Want to rotate first column into scalar multiple of unit column vector
$\hat{{\boldsymbol{e}}}_1 = (1, 0, \dots 0)^T$.

Construct the appropriate Householder reflection

$$U = \text{Id} - {\boldsymbol{u}}{\boldsymbol{u}}^{\dagger}.$$

This rotates *to* $\hat{{\boldsymbol{e}}}_1$; but what should it rotate
from?

New matrix has $\hat{{\boldsymbol{e}}}_1$ as eigenvector, eigenvalue
$\mu_1$. Must be using an eigenvector to construct rotation; (suitably
scaled) eigenvector is used as the vector to rotate *from*.

The appropriate Householder reflection matrix is

$$\begin{aligned}
    U = \text{Id} - {\boldsymbol{u}}{\boldsymbol{u}}^{\dagger}, & \mbox{} &  
    {\boldsymbol{u}} = \sqrt{2}\frac{\left( \hat{{\boldsymbol{e}}}_1-\hat{{\boldsymbol{v}}}_1 \right)
    }{||\hat{{\boldsymbol{e}}}_1- \hat{{\boldsymbol{v}}}_1||_2},
  \end{aligned}$$

where $\hat{{\boldsymbol{v}}}_1$ is the unit eigenvector with eigenvalue
$\mu_1$.

We can verify this by computing the product

$$\begin{aligned}
    U A U^{\dagger}\hat{{\boldsymbol{e}}}_1 =  \mu_1 \hat{{\boldsymbol{e}}}_1   
  \end{aligned}$$

for a general square matrix and

$$\begin{aligned}
    \hat{{\boldsymbol{e}}}_1^{\dagger} U A U^{\dagger} = \mu_1 \hat{{\boldsymbol{e}}}_1^{\dagger}
  \end{aligned}$$

for an Hermitian matrix.

**Schur’s Theorem**: Every square matrix is unitary similar to a triangular matrix.
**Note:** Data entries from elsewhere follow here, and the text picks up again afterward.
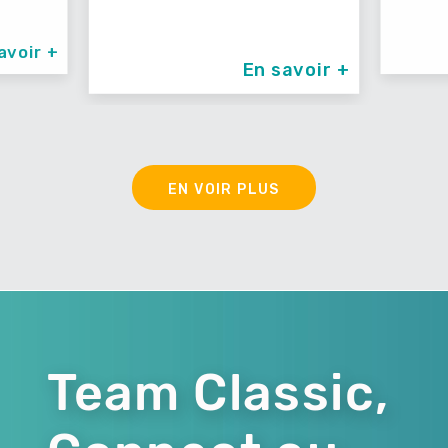
voir +
En savoir +
EN VOIR PLUS
Team Classic,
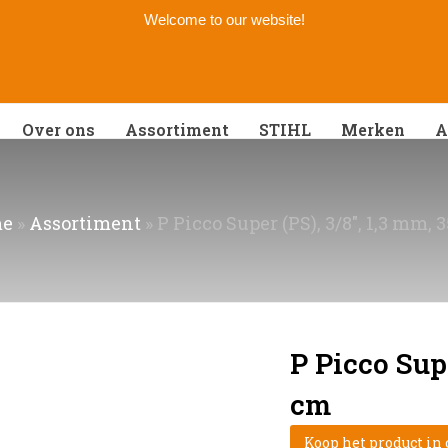
Welcome to our website!
Over ons
Assortiment
STIHL
Merken
A
e
»
Assortiment
»
P Picco Super (PS), 3/8″, 1,3 mm, 
P Picco Supe
cm
Koop het product in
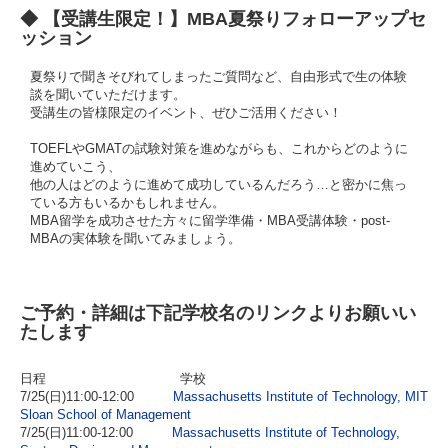
◆ 【受講生限定！】MBA夏祭りフォローアップセ
ッション
夏祭りで聞きそびれてしまったご質問など、自由形式で生の体験
談を聞いていただけます。
受講生の皆様限定のイベント、ぜひご活用ください！
TOEFLやGMATの試験対策を進めながらも、これからどのように
進めていこう、
他の人はどのように進めて成功しているんだろう…と密かに焦っ
ている方もいるかもしれません。
MBA留学を成功させた方々に留学準備・MBA受講体験・post-
MBAの実体験を聞いてみましょう。
ご予約・詳細は下記学校名のリンクよりお願いい
たします
日程 学校
7/25(日)11:00-12:00
Massachusetts Institute of Technology, MIT
Sloan School of Management
7/25(日)11:00-12:00
Massachusetts Institute of Technology,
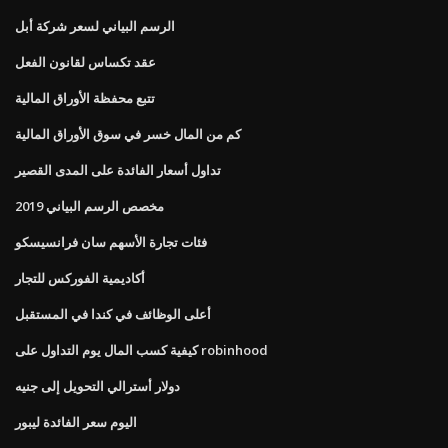
الرسم البياني لسعر شركة أبل
عقد تكساس لقانون الفعل
تتبع محفظة الأوراق المالية
كم من المال خسر في سوق الأوراق المالية
تداول أسعار الفائدة على المدى القصير
مخصص الرسم البياني 2019
فئات تجارة الأسهم سان فرانسيسكو
أكاديمية الفوركس للتجار
أعلى الوظائف في كندا في المستقبل
كيفية كسب المال يوم التداول على robinhood
دولار أسترالي التحويل إلى جنيه
اليوم سعر الفائدة ليبور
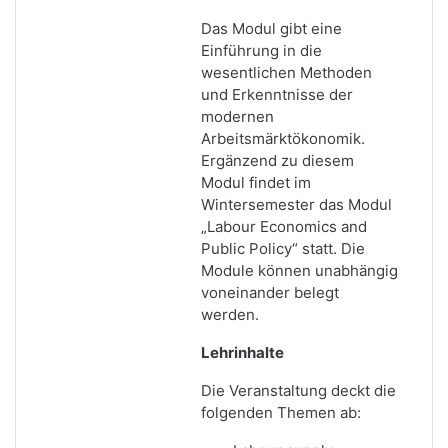
Das Modul gibt eine
Einführung in die
wesentlichen Methoden
und Erkenntnisse der
modernen
Arbeitsmärktökonomik.
Ergänzend zu diesem
Modul findet im
Wintersemester das Modul
„Labour Economics and
Public Policy“ statt. Die
Module können unabhängig
voneinander belegt
werden.
Lehrinhalte
Die Veranstaltung deckt die
folgenden Themen ab:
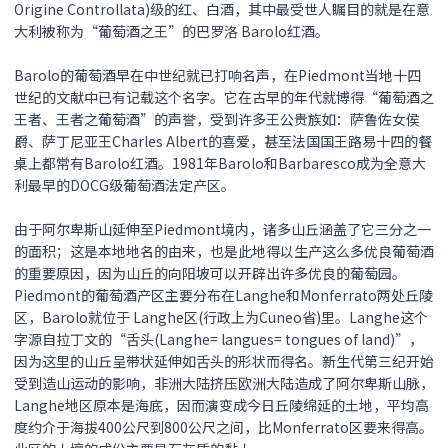
Origine Controllata)级的红、白酒，其中最受世人瞩目的就是在意
大利被称为“葡萄酒之王”的巴罗洛 Barolo红酒。
Barolo的葡萄酒早在中世纪就已打响名声，在Piedmont当地十四
世纪的文献中已有记载这个名字。它在古早的年代就博得“葡萄酒之
王者、王者之葡萄酒”的声誉，受到许多王公贵族如：萨鲁佐女侯
爵、萨丁尼亚王Charles Albert的喜爱，甚至法国国王路易十四的餐
桌上都常有Barolo红酒。1981年Barolo和Barbaresco成为全意大
利最早的DOCG级葡萄酒法定产区。
由于阿尔卑斯山延伸至Piedmont境内，诸多山丘涵盖了它三分之一
的面积；这是本地地名的由来，也是此地得以生产这么多优良葡萄酒
的重要原因，因为山丘的向阳坡可以开辟出许多优良的葡萄园。
Piedmont的葡萄酒产区主要分布在Langhe和Monferrato两处丘陵
区，Barolo就位于 Langhe区(行政上为Cuneo省)里。Langhe这个
字源自拉丁文的“舌头(Langhe= langues= tongues of land)”，
因为这里的山丘呈带状延伸如舌头的形状而得名。新生代第三纪开始
受到造山运动的影响，非洲大陆挤压欧洲大陆造成了阿尔卑斯山脉，
Langhe地区原本是海底，因而演变成今日丘陵绵延的土地，平均高
度约介于海拔400公尺到800公尺之间，比Monferrato区要来得高。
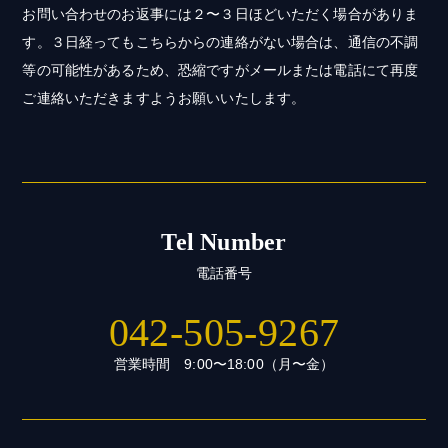
お問い合わせのお返事には２〜３日ほどいただく場合がありま
す。３日経ってもこちらからの連絡がない場合は、通信の不調
等の可能性があるため、恐縮ですがメールまたは電話にて再度
ご連絡いただきますようお願いいたします。
Tel Number
電話番号
042-505-9267
営業時間 9:00〜18:00（月〜金）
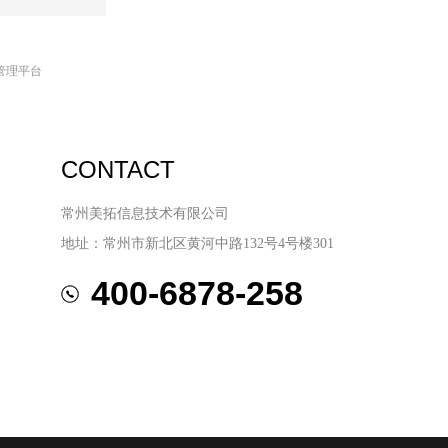
管理平台
CONTACT
常州美拓信息技术有限公司
地址：常州市新北区黄河中路132号4号楼301
400-6878-258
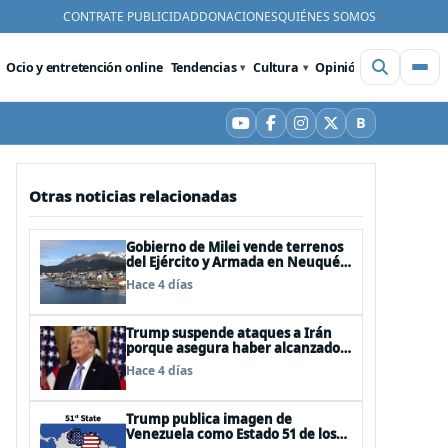
CONTRATE PUBLICIDAD
DONACIONES
QUIÉNES SOMOS
Ocio y entretención online
Tendencias
Cultura
Opinión
Videos
De
B
YouTube
Facebook
Instagram
X
Bluesky
Otras noticias relacionadas
Gobierno de Milei vende terrenos
del Ejército y Armada en Neuquén
y Ushuaia
Hace 4 días
Trump suspende ataques a Irán
porque asegura haber alcanzado
«las bases de un acuerdo»
Hace 4 días
Trump publica imagen de
Venezuela como Estado 51 de los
**Corollary**: Every Hermitian matrix $A = A^{\dagger}$ is unitary similar to a
diagonal matrix.

Does this help us?

Although comforting, proof is useless in practice: it uses the
eigenvectors, which is exactly the information we are trying to find.

However, the steps used in the proof will be of fundamental importance
in finding the full spectrum of a matrix as we will see next time.

## Summary


-   The power method is an iterative procedure giving the eigenvalue of
    largest absolute modulus and its associated eigenvector.

-   By looking at the inverse matrix the power method can be modified to
    give

    1.  the eigenvalue of smallest absolute modulus (inverse power
        method)

    2.  the eigenvalue closest to a given $\sigma \in {\mathbb C}$
        (shifted inverse power method).

-   To find the full spectrum it is easiest to transform the matrix to
    an “equivalent” diagonal or triangular matrix; in these cases the
    eigenvalues are the diagonal entries.

-   Similar matrices $A$, $B = P A P^{-1}$ have the same spectrum.

-   Schur’s theorem states that every square matrix is unitary similar
    to a triangular matrix.

-   A key step in the proof the the use of Householder reflections.